The cast includes numerous acclaimed actors, respected performing veterans, diverse creative professionals, household names and rising talent, Samuel L Jackson, Michael Keaton, Tracy Letts, British and American talent, versatile character actors, small and big screen veterans, and many others.
Burns adds: “Frankly, this may be the best single cast ever assembled for any movie or television show. Their work is exceptional. Their celebrity status wasn’t the criteria. I became frustrated when someone asked, regarding the famous participants. I responded, ‘These are performers.’ They’re the finest actors in the world and they can bring this stuff alive.”
Multifaceted Story
Nevertheless, no contemporary observers remain, modern media forced Burns and his team to rely extensively on primary texts, integrating the first-person voices of multiple revolutionary participants. This allowed them to show spectators not just the famous founders of that era plus numerous additional essential to the narrative, numerous individuals lack visual representation.
Burns additionally pursued his particular enthusiasm for maps and spatial representation. “I have great affection for cartography,” he observes, “and there are more maps throughout this series versus earlier productions across my complete filmography.”
Global Significance
Filmmakers captured footage at numerous significant sites across North America and British sites to document environmental context and partnered extensively with historical interpreters. These components unite to present a narrative more brutal, complicated and internationally important than the one taught in schools.
The documentary argues, transcended provincial conflict concerning territory, taxes and political voice. Conversely, the project presents a blood-soaked struggle that eventually involved numerous countries and improbably came to embody termed “humanity’s highest ideals”.
Brother Against Brother
Early dissatisfaction and objections aimed at the crown by American colonists throughout multiple disputatious regions quickly evolved into a vicious internal war, pitting family members against each other and turning communities into battlegrounds. During the second installment, academic Alan Taylor comments: “The greatest misconception about the American Revolution centers on assuming it constituted that unified Americans. This omits the fact that Americans fought each other.”

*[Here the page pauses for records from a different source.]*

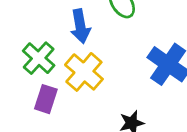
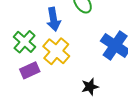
purple rectangle: (46, 99) -> (30, 70), turned 48

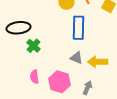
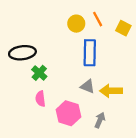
pink semicircle: (34, 77) -> (40, 99), moved

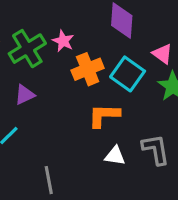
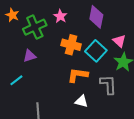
pink star: (63, 41) -> (60, 16), moved
orange cross: (88, 69) -> (71, 45), turned 30
gray L-shape: (156, 149) -> (108, 84), moved

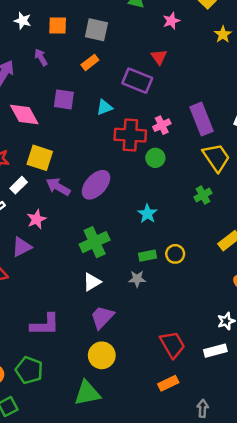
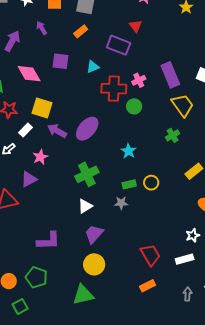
gray arrow: (203, 408) -> (187, 294), moved

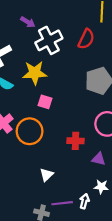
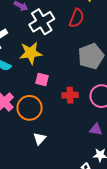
red cross: (75, 141) -> (70, 95), moved
white triangle: (47, 175) -> (40, 139), moved

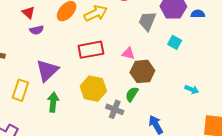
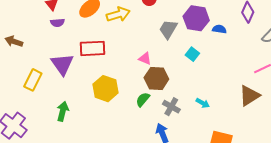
red rectangle: (91, 50) -> (93, 48), moved
purple triangle: (47, 70) -> (62, 64), turned -30
green arrow: (53, 102) -> (63, 111), moved
gray cross: (115, 109) -> (171, 107), moved

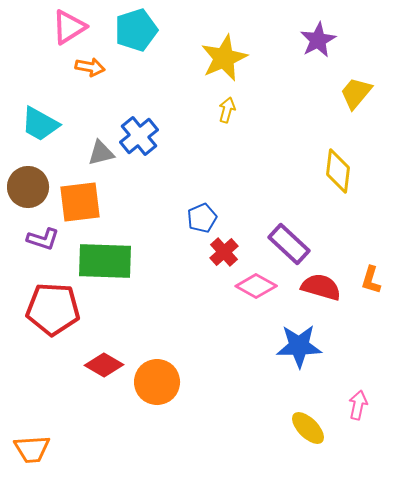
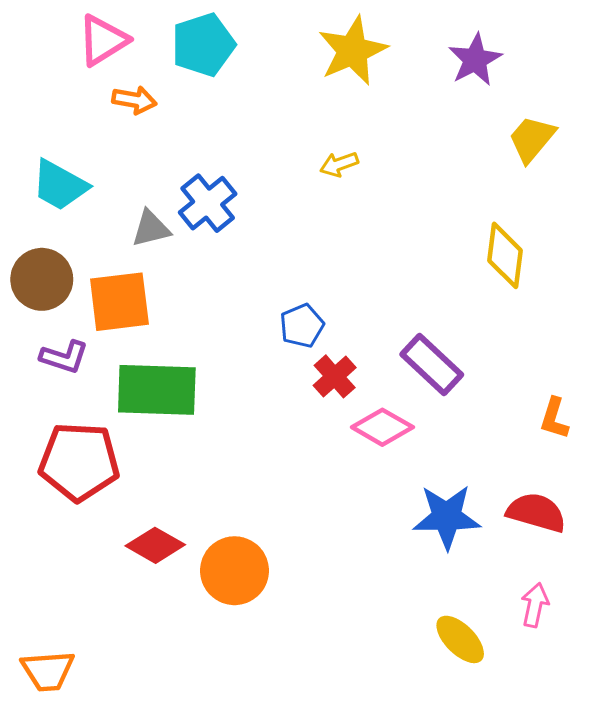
yellow star: (224, 58) -> (353, 51), moved
yellow arrow: (227, 110) -> (339, 164), turned -125
red semicircle: (321, 287) -> (536, 512), moved

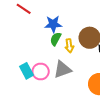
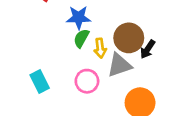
gray triangle: (62, 69) -> (119, 65), moved
pink circle: (41, 71) -> (87, 81), moved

Sophisticated Interpretation
In his view, the independence account that “typically is overwhelmed by emotionalism and wistful remembrance and is incredibly superficial and insufficiently honors the historical reality, and all the participants and the incredible violence of it.
The historian argues, an uprising that declared the revolutionary principle of inherent human rights; a bloody domestic struggle, dividing revolutionaries and royalists; and a global war, another installment in a sequence of conflicts between Britain, France and Spain for control of the continent.